Frances wollte keine sprechende Puppe sein, zerstörte sich immer mehr mit Alkohol und Tableten. Ihre Ehe ging schnell in die Brüche.
Da übernahm die Übermutter die Hauptrolle im Leben der Tochter. Alles, was sie nicht hatte, wollte sie durch Frances erreichen. Kein Preis war zu hoch. Sie lies die Tochter entmündingen, es folgten einige Einweisungen in die Psychiatrie.

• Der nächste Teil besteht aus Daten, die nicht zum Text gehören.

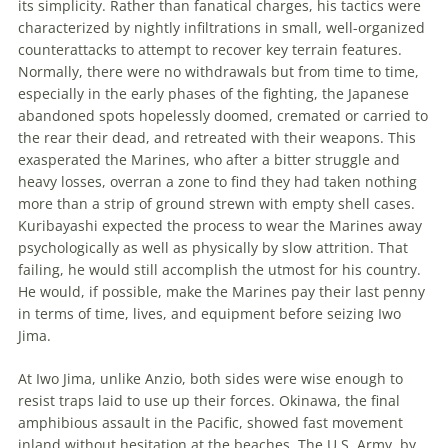
its simplicity. Rather than fanatical charges, his tactics were
characterized by nightly infiltrations in small, well-organized
counterattacks to attempt to recover key terrain features.
Normally, there were no withdrawals but from time to time,
especially in
the
early phases of
the
fighting,
the
Japanese
abandoned spots hopelessly doomed, cremated or carried to
the
rear their dead, and retreated with their weapons. This
exasperated
the
Marines, who after a bitter struggle and
heavy losses, overran a zone to find they had taken nothing
more than a strip of ground strewn with empty shell cases.
Kuribayashi expected
the
process to wear
the
Marines away
psychologically as well as physically by slow attrition. That
failing, he would still accomplish
the
utmost for his country.
He would, if possible, make
the
Marines pay their last penny
in terms of time, lives, and equipment before seizing Iwo
Jima.
At Iwo Jima, unlike Anzio, both sides were wise enough to
resist traps laid to use up their forces. Okinawa,
the
final
amphibious assault in
the
Pacific, showed fast movement
inland without hesitation at
the
beaches.
The
U.S. Army, by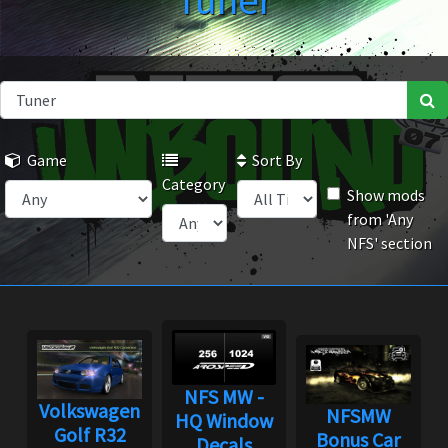
Tuner
Game
Sort By
Category
Show mods
from 'Any
NFS' section
NFS MW -
Volkswagen
NFSMW
HQ Window
Golf R32
Bonus Car
Decals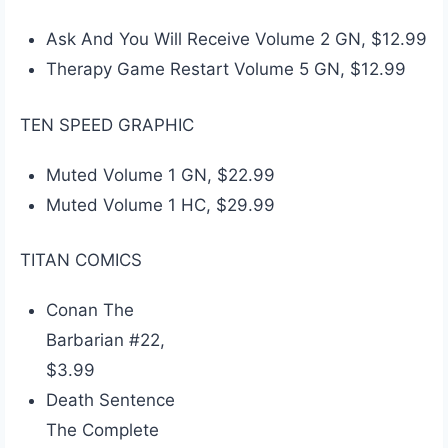
Ask And You Will Receive Volume 2 GN, $12.99
Therapy Game Restart Volume 5 GN, $12.99
TEN SPEED GRAPHIC
Muted Volume 1 GN, $22.99
Muted Volume 1 HC, $29.99
TITAN COMICS
Conan The
Barbarian #22,
$3.99
Death Sentence
The Complete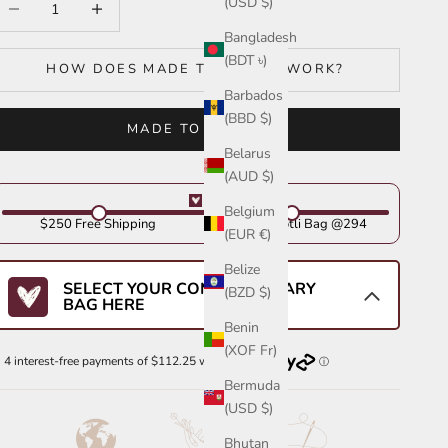
(USD $)
Bangladesh
(BDT ৳)
HOW DOES MADE TO ORDER WORK?
Barbados
(BBD $)
MADE TO ORDER
Belarus
(AUD $)
Belgium
$250 Free Shipping
Get Your Potli Bag @294
(EUR €)
Belize
SELECT YOUR COMPLIMENTARY
(BZD $)
BAG HERE
Benin
(XOF Fr)
Bermuda
(USD $)
Bhutan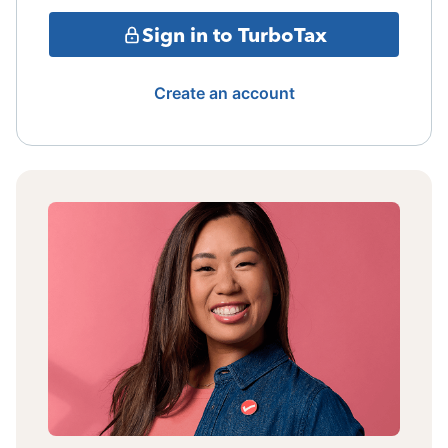
Sign in to TurboTax
Create an account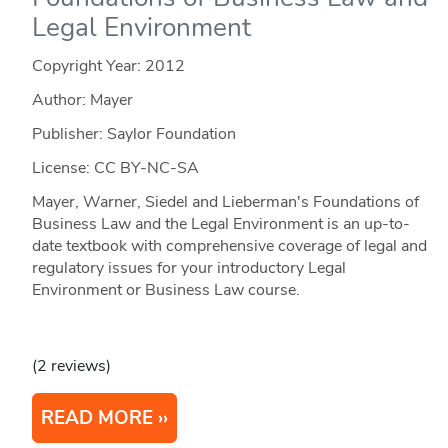
Legal Environment
Copyright Year:
2012
Author: Mayer
Publisher: Saylor Foundation
License: CC BY-NC-SA
Mayer, Warner, Siedel and Lieberman's Foundations of
Business Law and the Legal Environment is an up-to-
date textbook with comprehensive coverage of legal and
regulatory issues for your introductory Legal
Environment or Business Law course.
(2 reviews)
READ MORE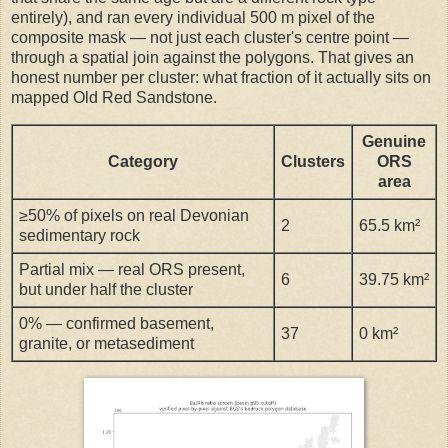
entirely), and ran every individual 500 m pixel of the
composite mask — not just each cluster's centre point —
through a spatial join against the polygons. That gives an
honest number per cluster: what fraction of it actually sits on
mapped Old Red Sandstone.
Genuine
Category
Clusters
ORS
area
≥50% of pixels on real Devonian
2
65.5 km²
sedimentary rock
Partial mix — real ORS present,
6
39.75 km²
but under half the cluster
0% — confirmed basement,
37
0 km²
granite, or metasediment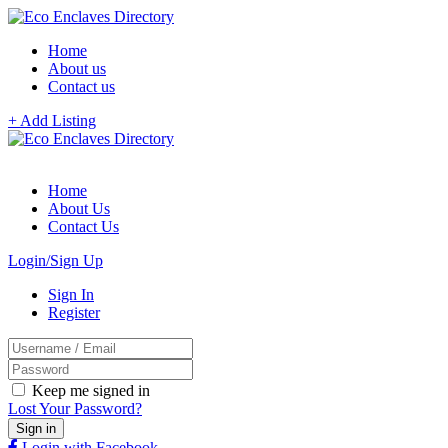
Home
About us
Contact us
+ Add Listing
Home
About Us
Contact Us
Login/Sign Up
Sign In
Register
Keep me signed in
Lost Your Password?
Login with Facebook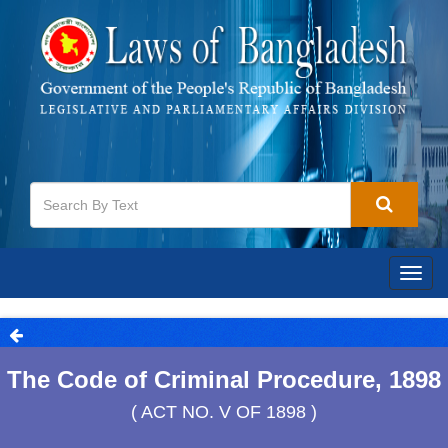
Togg
navig
The Code of Criminal Procedure, 1898
( ACT NO. V OF 1898 )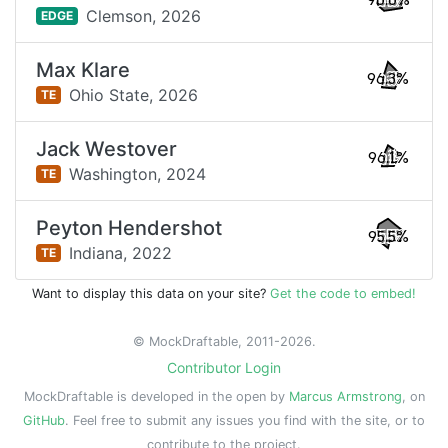
96.6%
Clemson,
2026
EDGE
Max Klare
96.3%
Ohio State,
2026
TE
Jack Westover
96.1%
Washington,
2024
TE
Peyton Hendershot
95.5%
Indiana,
2022
TE
Want to display this data on your site?
Get the code to embed!
© MockDraftable, 2011-2026.
Contributor Login
MockDraftable is developed in the open by
Marcus Armstrong
, on
GitHub
. Feel free to submit any issues you find with the site, or to
contribute to the project.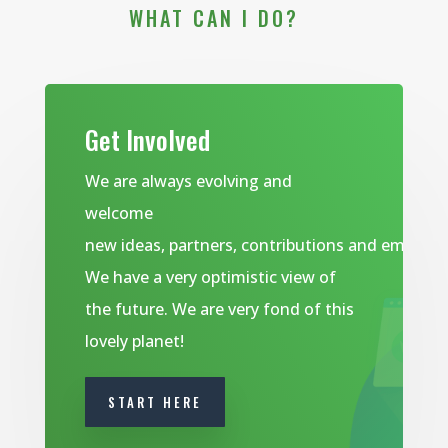
WHAT CAN I DO?
Get Involved
We are always evolving and
welcome
new ideas, partners, contributions and emails.
We have a very optimistic view of
the future. We are very fond of this
lovely planet!
START HERE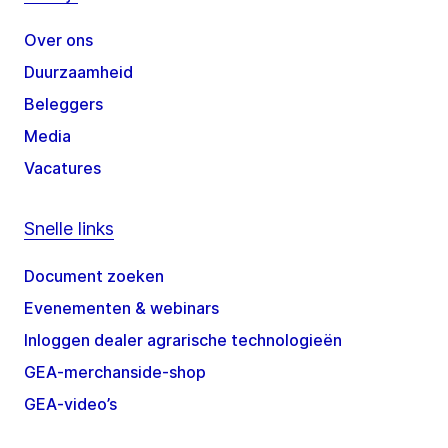
Over ons
Duurzaamheid
Beleggers
Media
Vacatures
Snelle links
Document zoeken
Evenementen & webinars
Inloggen dealer agrarische technologieën
GEA-merchanside-shop
GEA-video’s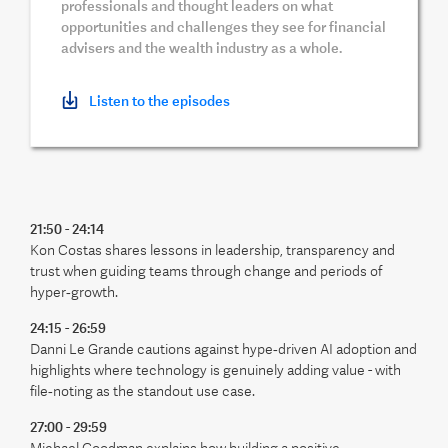
professionals and thought leaders on what
opportunities and challenges they see for financial
advisers and the wealth industry as a whole.
Listen to the episodes
21:50 - 24:14
Kon Costas shares lessons in leadership, transparency and
trust when guiding teams through change and periods of
hyper‑growth.
24:15 - 26:59
Danni Le Grande cautions against hype‑driven AI adoption and
highlights where technology is genuinely adding value - with
file‑noting as the standout use case.
27:00 - 29:59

Schrecklich die Bilder der jungen Francis nach Insulin-schock, nach EKT. Eine Lobotomie, wie es im Film gab, hatte die richtige Francis zum Glück nicht. Aber ihr Wille war gebrochen, sie wurde seelisch krank, obwohl sie nie psychotisch war. In die Psychiatrie wurde eine traurige, alkoholabhängige, sensible, unangepasste Person eingeliefert. Nach allen Behandlungen blieb vom Frances Farmer eine Frau, die irgendwie durch das Leben ging. Ohne Freunde, im Film hatte sie wenigstens einen.
Nie konnte sie sich von der Mutter wirklich trennen, so stark waren die Schuldgefühle, die ihr die Mutter vom Anfang an übermittelte.